▼
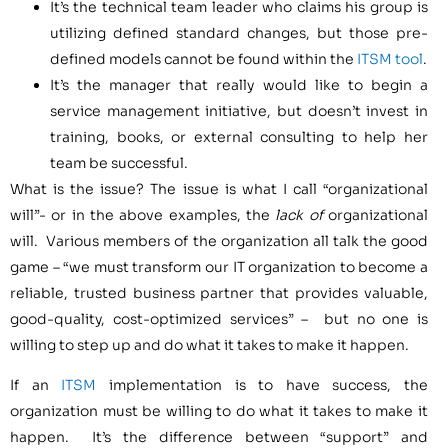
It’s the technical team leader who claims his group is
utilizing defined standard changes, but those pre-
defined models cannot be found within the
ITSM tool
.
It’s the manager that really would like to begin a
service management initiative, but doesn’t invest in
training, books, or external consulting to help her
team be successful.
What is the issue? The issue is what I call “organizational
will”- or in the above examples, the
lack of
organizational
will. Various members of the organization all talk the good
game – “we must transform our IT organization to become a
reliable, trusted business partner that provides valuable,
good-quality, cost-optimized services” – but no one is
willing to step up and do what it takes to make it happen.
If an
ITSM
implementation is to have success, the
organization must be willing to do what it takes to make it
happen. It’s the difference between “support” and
▲
▼
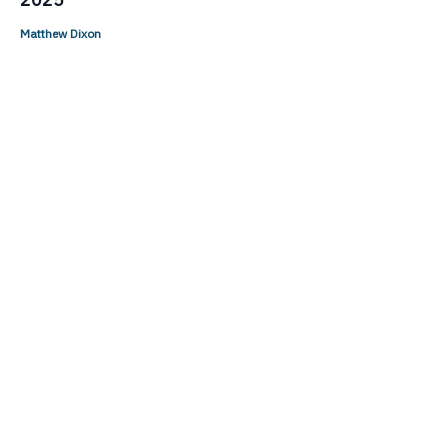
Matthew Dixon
▲
### Prompt
Some lines contain the word "team". Pull each one out of the listing.

### Answer to the problem
It’s the technical team leader who claims his group is
team be successful.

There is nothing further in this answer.